Wolfgang Becksteiner

1972 (Graz), lives and works in Graz.

Günter Brus about Wolfgang Becksteiner:

Wolfgang Becksteiner destroys the facade of things, he robs the objects of their glued-on souls. He questions the character of the human eye and emphasizes stumbling blocks in our path. He reduces his system to a chess game with four squares and two pieces. Before he mixes his concrete, reflection takes place in his skull. He does not shy away from aesthetic taboos in the selection of commonplace things and makes bombs out of concrete. In the end, however, these bombs, reduced in size, fit into pretty boxes of candy. They only explode in the minds of highly moral thinkers. Becksteiner is an extremely hard-working craftsman, far away from mixing machines. His patient hands wander through piece by piece before they reach strictly pre-set quantities. Undeterred he goes his way, away from the obligatory art business. His creative stubbornness always gives rise to combinations of exact planning and precise execution.

He is a concrete machinist who consistently and persistently creates a predetermined number of objects; a reality deceiver who miraculously transforms a wooden table into concrete. Becksteiner overrides the psychological irritability of things. His art consists of a reduction to the essential, to a mythology-free form, to a materialism of shapes. Where his technique meets its limits, he relies on the experience of archaeology.

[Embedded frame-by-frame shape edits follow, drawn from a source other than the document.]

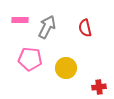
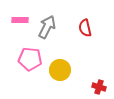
yellow circle: moved 6 px left, 2 px down
red cross: rotated 24 degrees clockwise
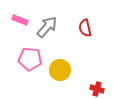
pink rectangle: rotated 21 degrees clockwise
gray arrow: rotated 15 degrees clockwise
red cross: moved 2 px left, 2 px down
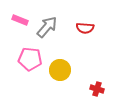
red semicircle: rotated 72 degrees counterclockwise
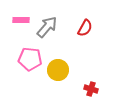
pink rectangle: moved 1 px right; rotated 21 degrees counterclockwise
red semicircle: rotated 66 degrees counterclockwise
yellow circle: moved 2 px left
red cross: moved 6 px left
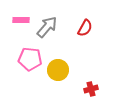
red cross: rotated 32 degrees counterclockwise
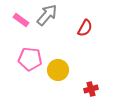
pink rectangle: rotated 35 degrees clockwise
gray arrow: moved 12 px up
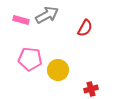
gray arrow: rotated 20 degrees clockwise
pink rectangle: rotated 21 degrees counterclockwise
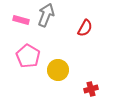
gray arrow: moved 1 px left; rotated 40 degrees counterclockwise
pink pentagon: moved 2 px left, 3 px up; rotated 25 degrees clockwise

He digs up hardened forms, recently buried. He replaces the language of the signature with a fingerprint and thus becomes the inventor of forgery-proof art. If he could, he would build the sound barrier of concrete, as well as taupe beads or spider webs. But the material knows its limits, but not the imagination. Seemingly pointless, he seems to expand the range of goods stored on the shelves. But perhaps this is a cynical criticism of the senseless oversupply. Becksteiner's material art is never enigmatic, but always predictable. Of course, Becksteiner's works of art are only conditionally household objects such as sculptures or paintings. But they await commissioned works from the industrial sector, where Becksteiner's architectural skill could produce a brilliant effect. It is not necessary to emphasise that Becksteiner cast gold bar moulds in concrete in order to degrade the valuable cultural asset to triviality.

Handicraft and understanding are the basis for Becksteiner's work.